Local fisher-folk associations poised to defend interest

Dec 17, 2020, 11:20 AM | Article By: Yusupha Jobe

The Association of All Fishermen Cooperative of The Gambia (AFRICOSA) recently convened a dialogue to discuss challenges faced by the local artisanal fishermen amid the establishment of fishmeal factories.

The meeting came following allegations that the fish factories are not buying catches from the local fishermen.

The meeting, organised at the Tanjai Fish Landing Site was meant to showcase and defend the interest of local artisanal fishermen, who claimed that fishmeal factories choose only to buy fish caught by foreign vessels from Senegal.

Dawda Foday Saine, secretary to the association, said challenges faced by local artisanal fishermen in the country including vendors will never be allowed in any part of the world. He added that local fishermen should first be given the priority to sell their fishes to the fishmeal factories before allowing any foreign fishing vessels.

“How can we be disadvantaged in our own country? First, even the establishment of the fishmeal factories alone in the landing site has brought a lot of argument among local dwellers regarding the scarcity of fish in the local markets. Because we do not even know how much a day these factories are consuming in terms of tonnes of fish.”

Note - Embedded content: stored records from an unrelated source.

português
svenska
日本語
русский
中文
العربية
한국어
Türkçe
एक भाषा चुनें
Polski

“So we will not also sit and allow the same fishmeal factories giving priority to foreign fishermen over our local artisanal fishermen. How can a fish factory be established in a country and it still refuse to buy catches from the local fishermen? And not only that, but complaints are coming from all the local fish landing sites accusing the foreign vessels for denying them sale.”

“It is because of this we converged as an association to defend the interest of local fishermen; and of course avoid fish scarcity with women who engaged in selling fish at the local markets. We are going to create MoU and other laws that will facilitate dealings between us and the fishmeal factories,” he declared.

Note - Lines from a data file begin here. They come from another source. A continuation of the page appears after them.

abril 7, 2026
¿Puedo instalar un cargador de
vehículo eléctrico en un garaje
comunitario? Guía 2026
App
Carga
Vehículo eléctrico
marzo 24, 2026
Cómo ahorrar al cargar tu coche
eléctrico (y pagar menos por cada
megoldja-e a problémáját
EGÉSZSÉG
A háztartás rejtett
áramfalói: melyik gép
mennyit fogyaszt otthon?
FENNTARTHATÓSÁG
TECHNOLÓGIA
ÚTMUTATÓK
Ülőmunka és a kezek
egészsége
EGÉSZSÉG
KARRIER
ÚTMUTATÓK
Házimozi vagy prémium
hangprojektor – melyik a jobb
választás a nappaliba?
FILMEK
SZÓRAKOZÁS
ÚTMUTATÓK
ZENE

Babanding Kanyi, the West Coast Regional Fisheries officer, stated that the operations of the fishmeal factories should first benefit the local people than foreigners, while citing the fisheries policy of the Ministry as prioritising the benefits of the local fishermen.

He added that agreement to register all foreign fishing vessels coming into the country by the various local beach management committees would help control number of boats supplying fish to the fishmeal factories.

“The ministry is in full support of the association’s efforts because this was not the first meeting we had organised. It is not fair that the fishmeal factories buy fishes of the foreign boats and reject our local fishermen. But with the coming of laws and MOUs to be effected, Gambians will now take charge of all areas involved in supplying the factories,” he said.